I saw my sister’s post recently on her year-end activity with her son, and I think it’s so beautiful.
This is what she wrote:
If you are looking for something to do with your kids as the year ends, I recommend this.
It is our second time to do this with Philip.
I made a keynote of his entire year and especially focused on moments where he grew in character, spirit, faith, joy, sense of family, maturity, and relationships!
I also added maps this year to give him a sense of where we are in the world and where his friends are in reference to him.
So simple when you see the result, but it’s a product of hard work. If you’ve tried picking one or two photos out of a thousand from your recent vacation, you probably know what I mean.
What do I love about this year-end tradition she started two years ago?
- It gives us parents an opportunity to really take notice of things and observe our child and make reflections of their year. It’s not that I don’t think parents don’t take notice, not at all! It’s just that based on my experience, I honestly thought memories are enough. Presence over anything. When my son does something, I always think I’ll remember it clearly even someday. But you know what? The reality is…with so many things happening everyday, so many new things my son discovers, or explores…I forget things much sooner than I thought. Having this goal of doing a year-end in mind would remind me to take notes. And also, someday, I’m sure it would serve as a great keepsake not just for our child, but for us as well! I love how at the end, my sister also had a page where she wrote down the highlights / firsts of their year – my nephew sleeping over at our place, travels, school, etc.

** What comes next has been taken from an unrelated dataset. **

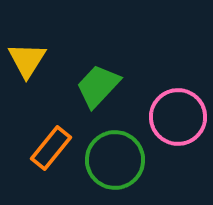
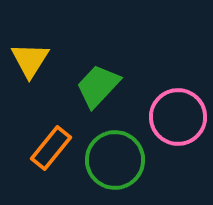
yellow triangle: moved 3 px right
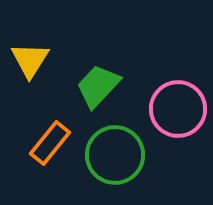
pink circle: moved 8 px up
orange rectangle: moved 1 px left, 5 px up
green circle: moved 5 px up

- It serves as your child’s memory bank. Do you remember what happened when you were a toddler? I bet not, and just like many of us, you rely on your photos together with your parents’ stories of what happened then. There is a term for this – infantile amnesia, a term coined by Sigmund Freud to describe our lack of recall for the first three or four years of our lives. Why do we tend to forget that? Because for things to become memory, they must undergo bundling in the hippocampus, a brain structure located under the cerebral cortex. But some parts of the hippocampus aren’t fully developed until adolescence, making it hard for a child to complete the process. Also, in our early years, we create a storm of new neurons in the hippocampus (called neurogenesis) which can create forgetting by disrupting the circuits for existing memories. In a study in 2009 (conducted by Peterson, Professor Qi Wang from Cornell University and Yubo Hou, an Associate Professor from Peking University), it was found that children in China have fewer memories than children in Canada do. The finding, they suggest, might be explained by culture: Chinese prize individuality less than North Americans and thus may be less likely to draw attention to the moments of an individual’s life. Westerners, by contrast, reinforce collection and keep the synapses that underlie the personal memories vibrant. They concluded that if a memory was very emotional, children were three times more likely to retain it. Dense memories – in which the kids understood the who, what, when, where, and why – were five times more likely to be retained than disconnected fragments (I wrote about memory HERE and you will see the connection when you read it). This year-end tradition provides an opportunity to recall events, bring back memories and emotions, understand the who/what/where/when/why, and reinforce past events and happenings. Your child may end up remembering or forgetting them, but it’ll always be there to serve as an external memory bank should any of you need it. [Source: Ohlson, Kristine. “The Great Forgetting”. April 2017. P.52-55. Reader’s Digest Asia]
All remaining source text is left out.